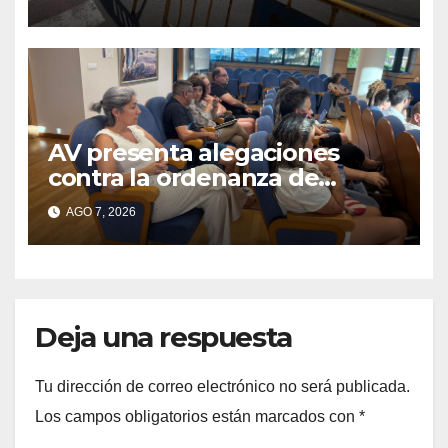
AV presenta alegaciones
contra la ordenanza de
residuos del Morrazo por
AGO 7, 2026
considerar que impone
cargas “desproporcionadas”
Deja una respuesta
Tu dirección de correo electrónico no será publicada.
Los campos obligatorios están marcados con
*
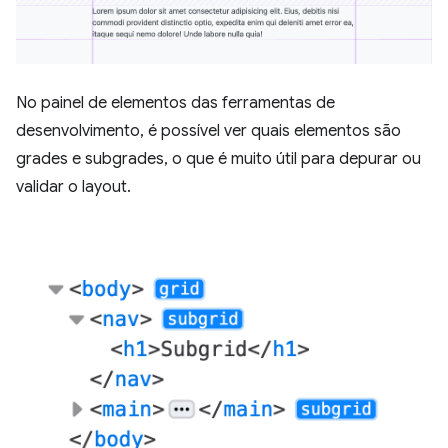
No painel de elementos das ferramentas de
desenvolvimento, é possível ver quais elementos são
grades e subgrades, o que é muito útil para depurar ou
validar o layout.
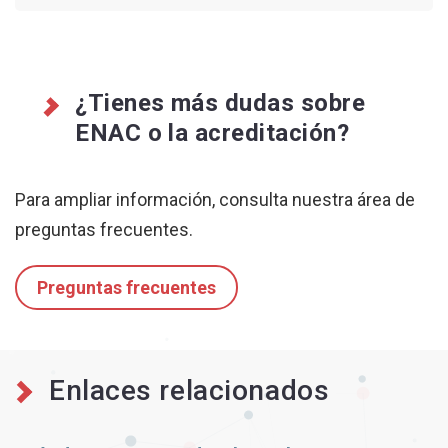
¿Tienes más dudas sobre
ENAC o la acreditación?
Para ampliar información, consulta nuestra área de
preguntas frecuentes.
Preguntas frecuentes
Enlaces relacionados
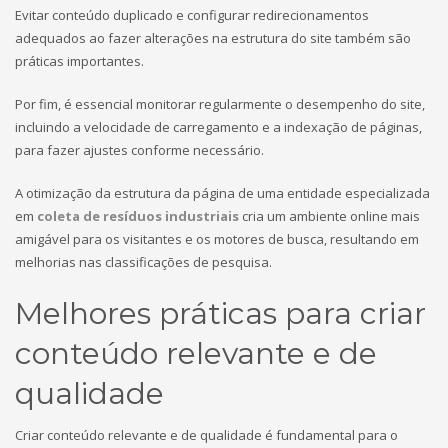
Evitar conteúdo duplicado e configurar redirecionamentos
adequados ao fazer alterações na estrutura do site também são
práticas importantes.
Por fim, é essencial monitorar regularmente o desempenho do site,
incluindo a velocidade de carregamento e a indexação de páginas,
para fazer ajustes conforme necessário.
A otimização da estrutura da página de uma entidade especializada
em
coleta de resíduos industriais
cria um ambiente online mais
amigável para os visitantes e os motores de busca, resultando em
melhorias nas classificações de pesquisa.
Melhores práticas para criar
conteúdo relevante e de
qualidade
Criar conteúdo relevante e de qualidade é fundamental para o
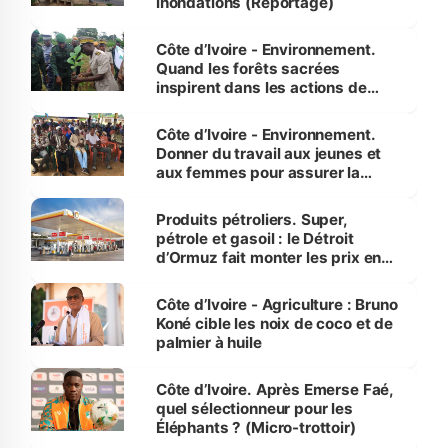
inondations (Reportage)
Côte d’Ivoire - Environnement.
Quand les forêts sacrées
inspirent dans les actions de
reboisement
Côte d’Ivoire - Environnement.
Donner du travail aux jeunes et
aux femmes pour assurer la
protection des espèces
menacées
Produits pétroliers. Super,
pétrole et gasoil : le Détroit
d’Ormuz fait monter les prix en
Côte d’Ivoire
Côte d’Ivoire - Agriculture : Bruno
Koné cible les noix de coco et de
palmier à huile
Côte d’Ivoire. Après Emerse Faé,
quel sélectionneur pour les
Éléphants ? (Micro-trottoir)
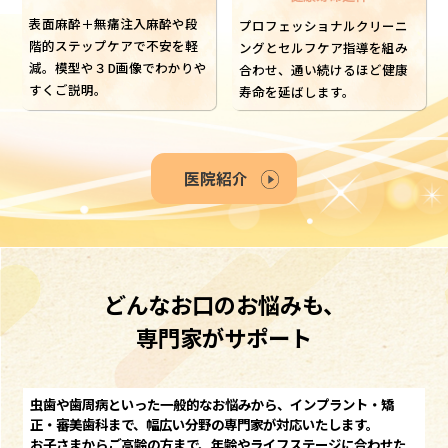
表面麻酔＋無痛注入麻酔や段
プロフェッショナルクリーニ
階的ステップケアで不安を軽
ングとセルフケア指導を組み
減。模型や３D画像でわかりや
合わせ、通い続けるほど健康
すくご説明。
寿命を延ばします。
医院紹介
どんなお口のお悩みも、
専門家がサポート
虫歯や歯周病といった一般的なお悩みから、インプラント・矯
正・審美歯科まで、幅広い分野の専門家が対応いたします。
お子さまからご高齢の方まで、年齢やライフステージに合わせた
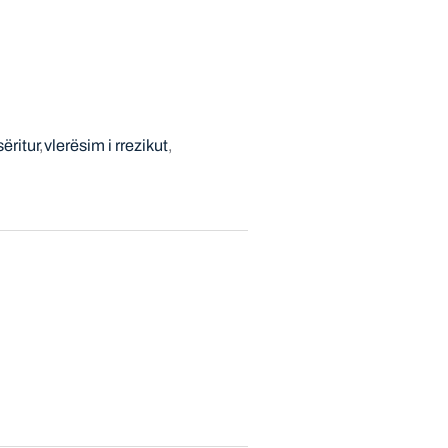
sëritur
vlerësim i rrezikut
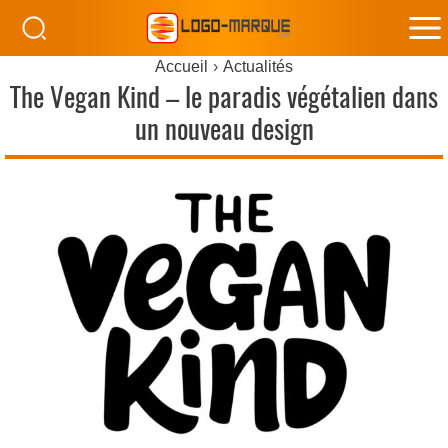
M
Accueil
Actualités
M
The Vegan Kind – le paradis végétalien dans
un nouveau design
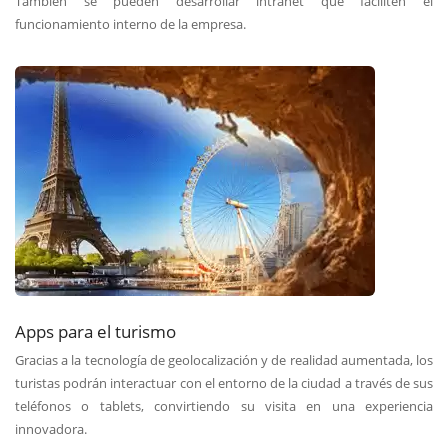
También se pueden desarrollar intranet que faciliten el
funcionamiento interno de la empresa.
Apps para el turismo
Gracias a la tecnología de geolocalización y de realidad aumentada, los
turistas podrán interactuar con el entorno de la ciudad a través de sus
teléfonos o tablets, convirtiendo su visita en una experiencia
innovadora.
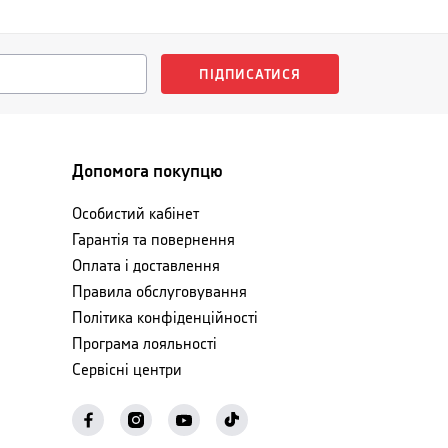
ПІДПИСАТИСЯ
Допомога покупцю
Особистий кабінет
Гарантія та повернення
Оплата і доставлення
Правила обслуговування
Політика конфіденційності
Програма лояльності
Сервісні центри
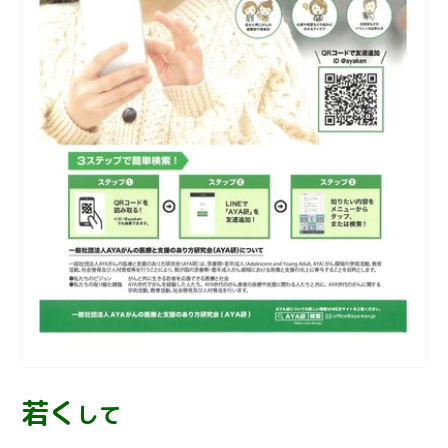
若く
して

* * *

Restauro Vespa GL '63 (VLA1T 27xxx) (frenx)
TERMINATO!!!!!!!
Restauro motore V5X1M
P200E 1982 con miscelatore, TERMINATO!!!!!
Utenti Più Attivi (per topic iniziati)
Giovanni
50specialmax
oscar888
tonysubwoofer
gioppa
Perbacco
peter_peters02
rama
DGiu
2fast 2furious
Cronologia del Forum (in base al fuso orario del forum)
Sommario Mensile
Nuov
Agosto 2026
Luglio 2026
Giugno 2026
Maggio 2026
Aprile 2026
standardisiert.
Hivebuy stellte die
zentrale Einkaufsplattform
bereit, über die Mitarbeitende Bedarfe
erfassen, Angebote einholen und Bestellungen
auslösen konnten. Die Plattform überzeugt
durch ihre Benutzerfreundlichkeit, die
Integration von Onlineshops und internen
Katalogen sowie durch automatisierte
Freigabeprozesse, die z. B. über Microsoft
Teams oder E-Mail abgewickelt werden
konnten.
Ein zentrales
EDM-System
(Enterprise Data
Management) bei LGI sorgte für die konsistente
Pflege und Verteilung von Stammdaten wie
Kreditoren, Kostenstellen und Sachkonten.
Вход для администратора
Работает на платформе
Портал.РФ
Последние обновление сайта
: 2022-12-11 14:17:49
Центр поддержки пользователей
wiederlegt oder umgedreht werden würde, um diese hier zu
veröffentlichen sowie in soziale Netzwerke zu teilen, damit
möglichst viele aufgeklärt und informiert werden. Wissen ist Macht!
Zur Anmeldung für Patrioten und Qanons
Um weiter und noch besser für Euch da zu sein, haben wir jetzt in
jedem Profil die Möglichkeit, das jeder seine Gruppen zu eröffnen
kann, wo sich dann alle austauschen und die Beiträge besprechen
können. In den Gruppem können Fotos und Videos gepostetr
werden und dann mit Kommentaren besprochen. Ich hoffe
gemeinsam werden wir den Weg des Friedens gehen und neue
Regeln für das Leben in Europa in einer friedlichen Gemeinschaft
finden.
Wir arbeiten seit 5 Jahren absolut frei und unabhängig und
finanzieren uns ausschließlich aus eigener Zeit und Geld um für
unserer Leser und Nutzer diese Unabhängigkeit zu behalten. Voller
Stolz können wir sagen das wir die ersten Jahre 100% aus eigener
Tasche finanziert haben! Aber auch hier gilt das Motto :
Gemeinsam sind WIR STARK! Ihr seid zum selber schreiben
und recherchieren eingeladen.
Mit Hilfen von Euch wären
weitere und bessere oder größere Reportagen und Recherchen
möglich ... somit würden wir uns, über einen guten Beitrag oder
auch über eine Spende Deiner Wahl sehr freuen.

**Work item**
Copy the lines of the data above exactly as written, beginning with the line containing "Tasche finanziert haben!" and ending with the line containing "auch über eine", and leave out all other lines.

**Result of the task**
Tasche finanziert haben! Aber auch hier gilt das Motto :
Gemeinsam sind WIR STARK! Ihr seid zum selber schreiben
und recherchieren eingeladen.
Mit Hilfen von Euch wären
weitere und bessere oder größere Reportagen und Recherchen
möglich ... somit würden wir uns, über einen guten Beitrag oder
auch über eine Spende Deiner Wahl sehr freuen.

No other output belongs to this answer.